Metadata-Version: 2.1
Name: tesci
Version: 1.0.0
Summary: A toolkit to aid in scientific mapping
Keywords: scientific mapping,merging data sources
Classifier: Development Status :: 3 - Alpha
Classifier: Intended Audience :: Developers
Classifier: Intended Audience :: Information Technology
Classifier: Intended Audience :: Science/Research
Classifier: Topic :: Scientific/Engineering
Classifier: License :: OSI Approved :: MIT License
Classifier: License :: OSI Approved :: Apache Software License
Classifier: Natural Language :: English
Classifier: Programming Language :: Python :: 3.11
Classifier: Programming Language :: Python :: 3.12
Classifier: Operating System :: OS Independent
Requires-Python: >=3.11
Description-Content-Type: text/markdown
License-File: LICENSE-APACHE
License-File: LICENSE-MIT
Requires-Dist: click>=8.1
Requires-Dist: requests
Requires-Dist: pandas
Requires-Dist: pyyaml
Requires-Dist: PyGithub>=2.1.1
Requires-Dist: attrs
Requires-Dist: xlrd
Requires-Dist: openpyxl
Requires-Dist: rapidfuzz>=3.5.2
Requires-Dist: importlib-metadata; python_version < "3.8"

# tesci

## An interactive toolkit for merging data from multiple citation databases

[![PyPI](https://img.shields.io/pypi/v/tesci.svg)](https://img.shields.io/pypi/v/tesci.svg)
[![License-1]( https://img.shields.io/badge/License-Apache-blue.svg)](https://img.shields.io/badge/License-Apache-blue.svg)
[![License-2]( https://img.shields.io/badge/License-MIT-green.svg)](https://img.shields.io/badge/License-MIT-green.svg)
[![Python-Versions](https://img.shields.io/pypi/pyversions/tesci.svg)](https://img.shields.io/pypi/pyversions/tesci.svg)

## Overview

`TeslaSCIToolkit` (abbrev. `tesci`) is a scientific mapping tool that comes with the following features:

 1. Merging data from multiple citation databases
 2. Restricting access to sensitive columns in data sources with aggregations
 3. Exporting transformed data into other repositories
 4. CI/CD integration, currently GitHub Actions

For examples and use-cases, see [examples](examples/) directory.

## Quickstart

### Aggregating data from a single database source

To create an aggregation of [`simple.csv`](examples/simple/simple.csv) based on average `salary` and `age`.

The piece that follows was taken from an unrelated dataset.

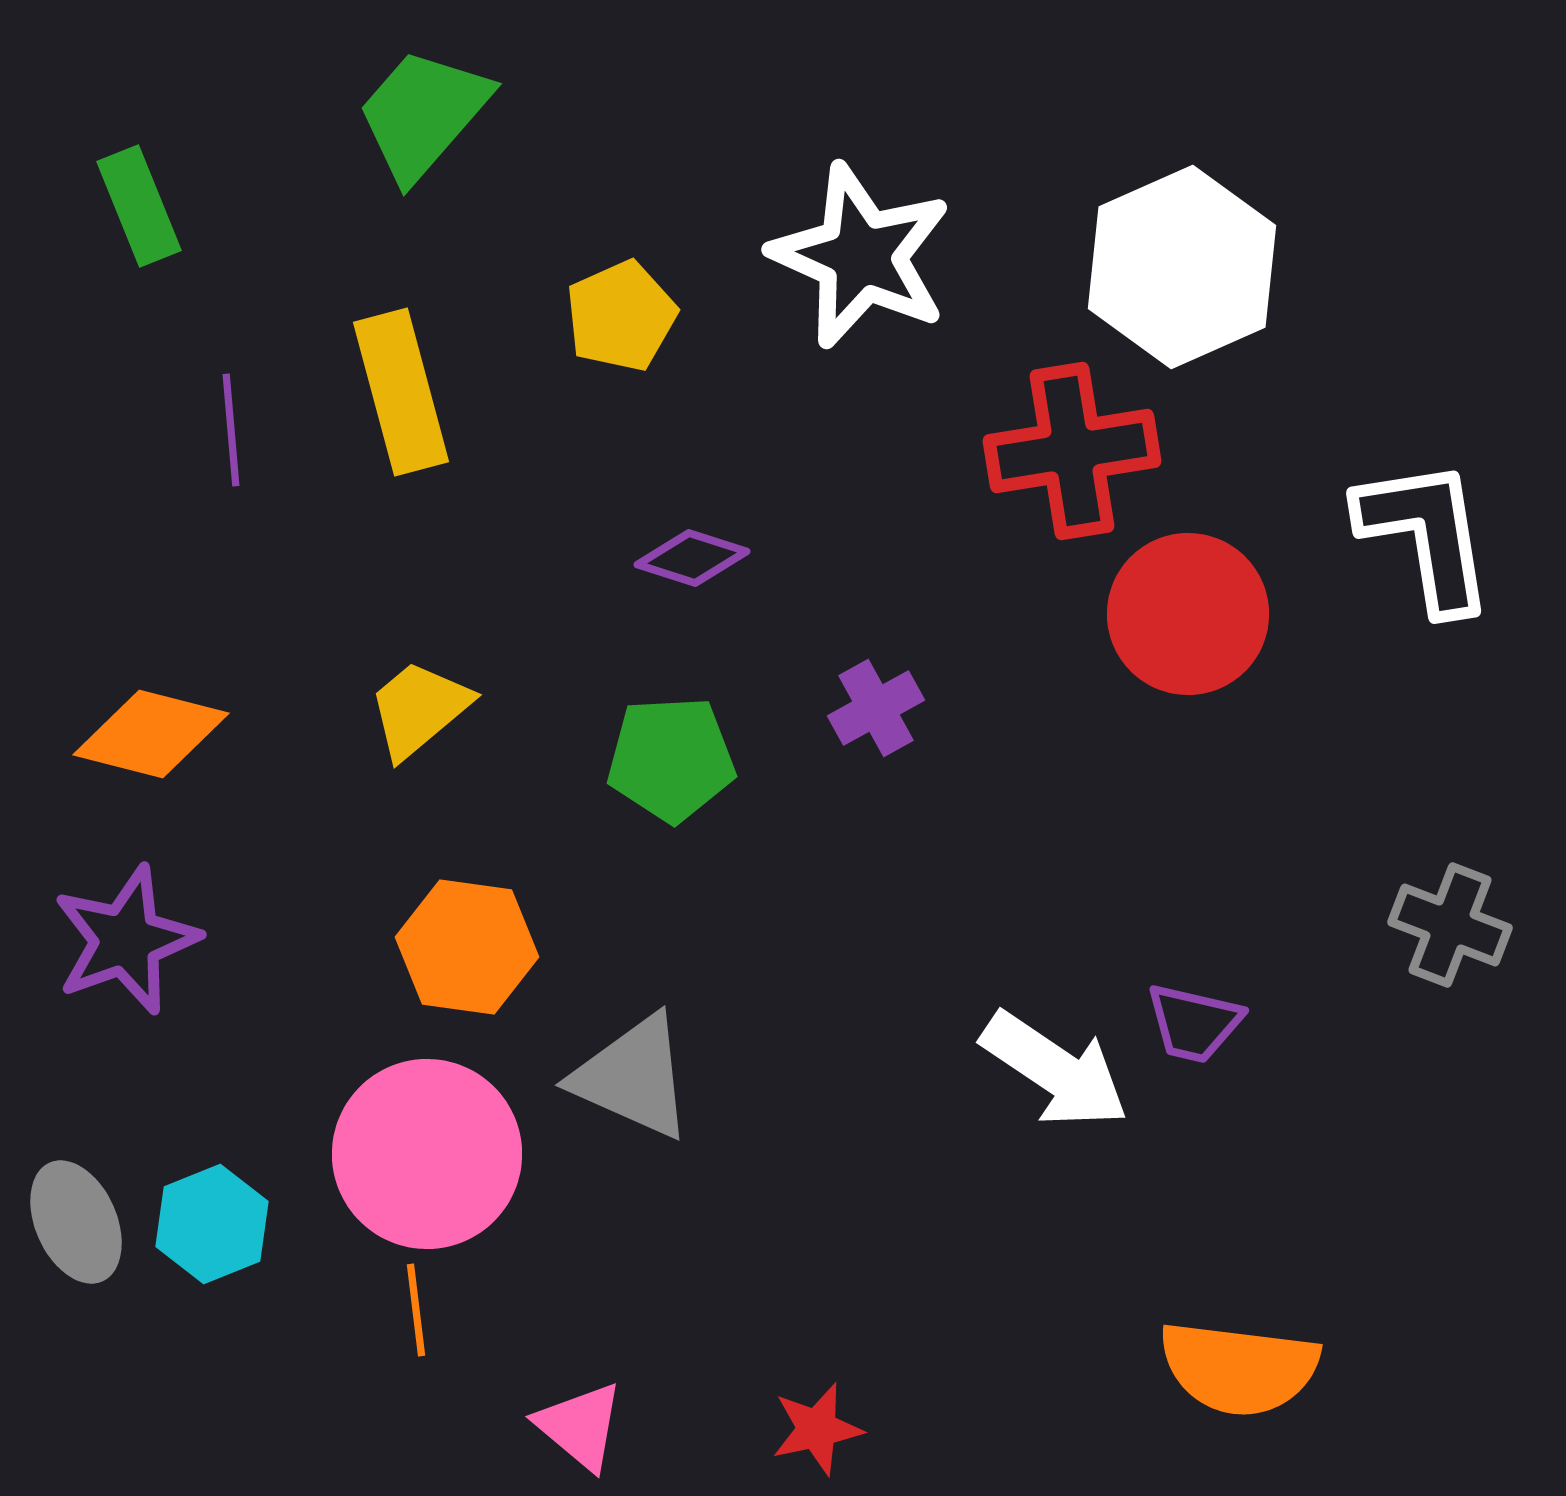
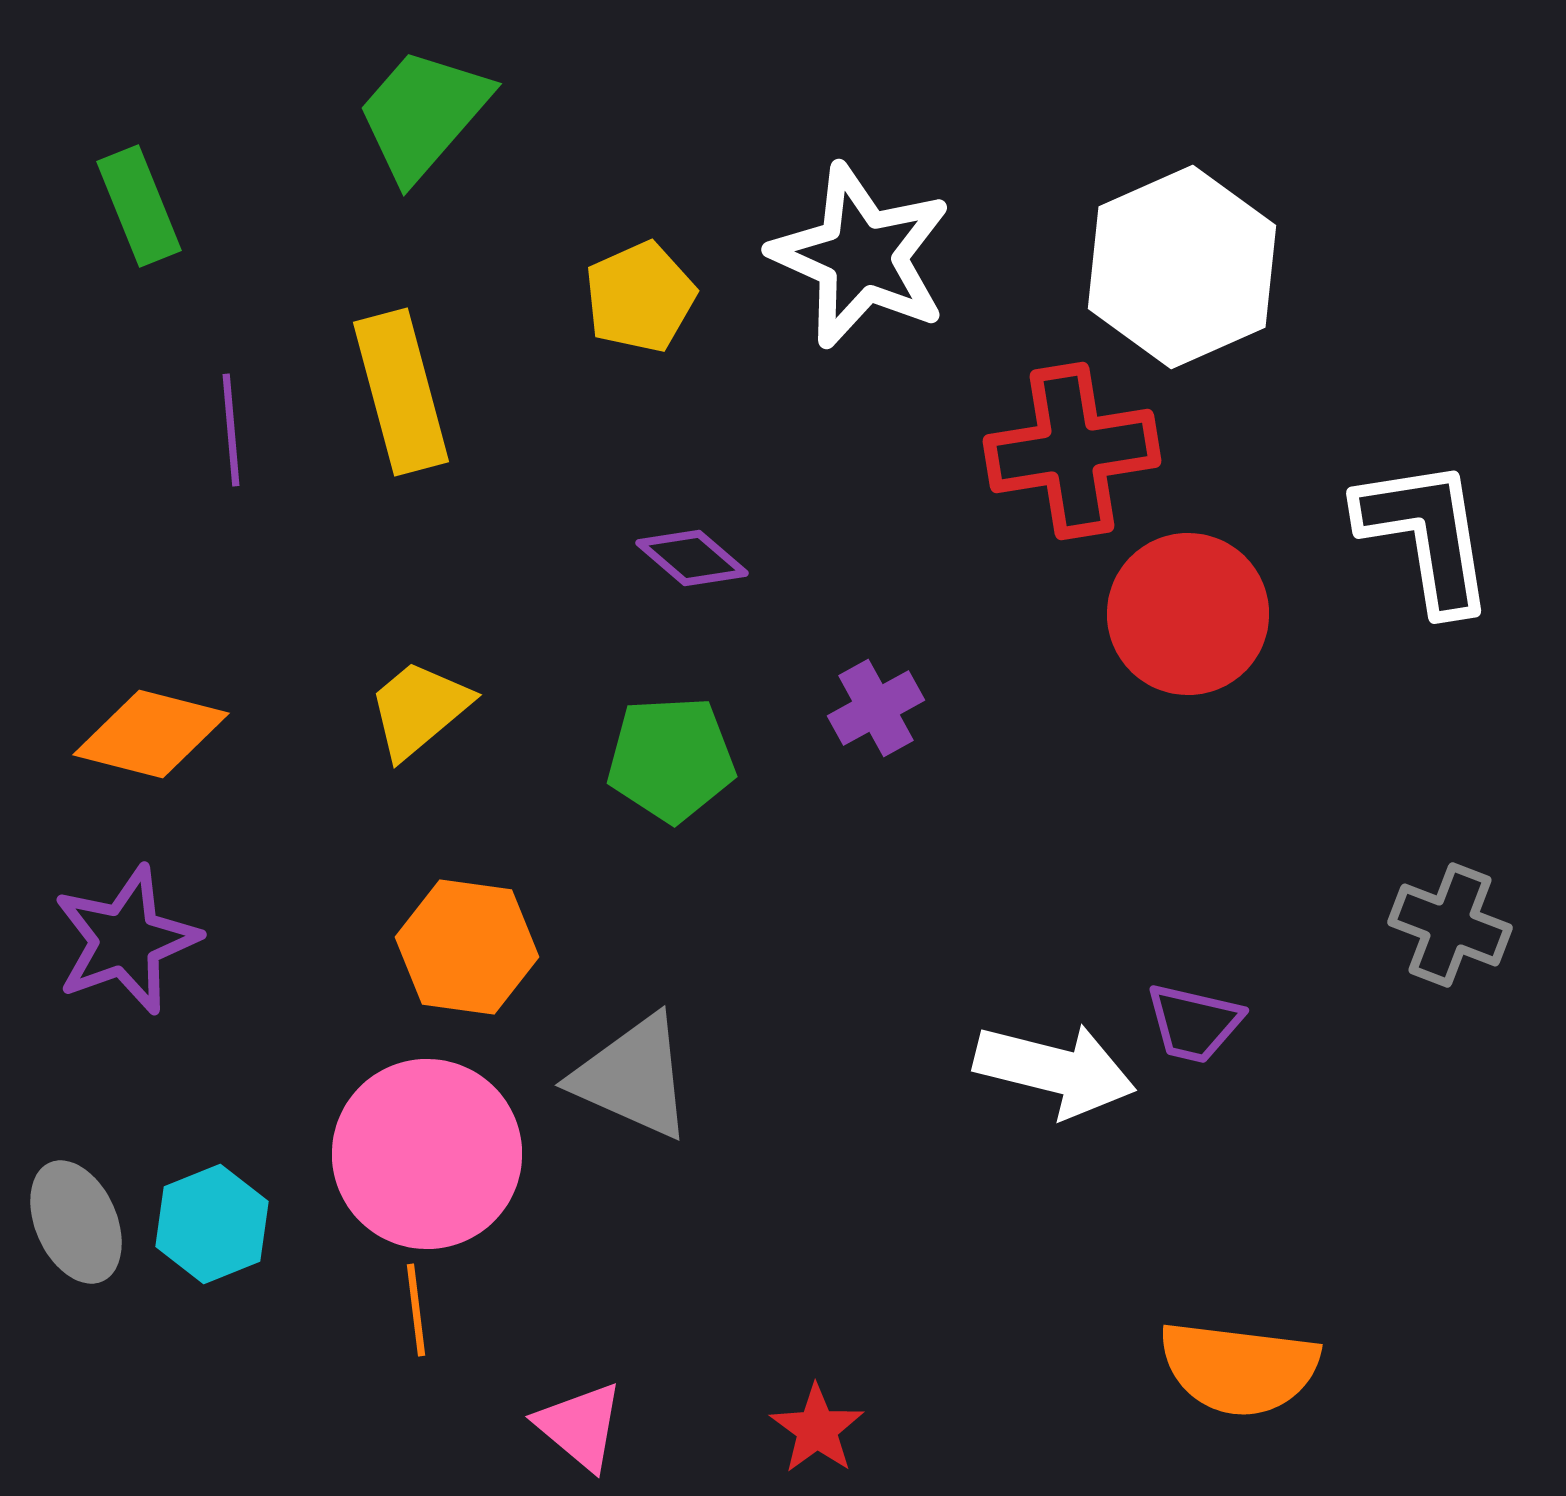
yellow pentagon: moved 19 px right, 19 px up
purple diamond: rotated 23 degrees clockwise
white arrow: rotated 20 degrees counterclockwise
red star: rotated 24 degrees counterclockwise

#### 1. Interactive approach

```properties
tesci start -d simple.csv -o exported.csv​
tesci aggregate avg -c salary -a avg_salary​
tesci aggregate avg -c age -a avg_age​
tesci apply​
```

#### 2. Configuration approach

```yml
aggregate:​
  - alias: avg_salary​
    column: salary​
    function: avg​
  - alias: avg_age​
    column: age​
    function: avg​
data:​
  dest: exported.csv​
  src: simple.csv
```

The result is a transformation from `simple.csv` to `exported.csv`:

| | | |
|--|--|--|
|<table> <tr><th>id</th><th>name</th><th>email</th><th>phone-number</th><th>age</th><th>salary</th></tr><tr><td>1</td><td>John Doe</td><td>john@mail.com</td><td>1234567890</td><td>33</td><td>100000</td></tr><tr><td>2</td><td>Jane Doe</td><td>jane@mail.com</td><td>0987654321</td><td>44</td><td>200000</td></tr><tr><td>3</td><td>John Smith</td><td>smith@mail.com</td><td>1234509876</td><td>55</td><td>300000</td></tr><tr><td>4</td><td>Jane Williams</td><td>jwilliams@mail.com</td><td>1234509876</td><td>31</td><td>98000</td></tr><tr><td>5</td><td>Jack Miller</td><td></td><td>1234509876</td><td>33</td><td>79000</td></tr> </table>|&rarr;|<table> <tr><th>avg_salary</th><th>avg_age</th></tr><tr><td>155400.0</td><td>39.2</td></tr> </table>|

### Merging data from multiple citation databases

After retrieving data sources from citation databases of your choice, place the databases in a directory of your choice.
Then, specify the configuration used for merging. An example of a configuration is [here](examples/bibliometric-study/config.yml).

After specifying your configuration choices, merge can then by run with:

`tesci similarity merge --first-src PATH --second-src PATH --dest DIR`

where PATH and DIR refer to relative filesystem paths and directories.

## License

Licensed under either of Apache License, Version 2.0 or MIT license.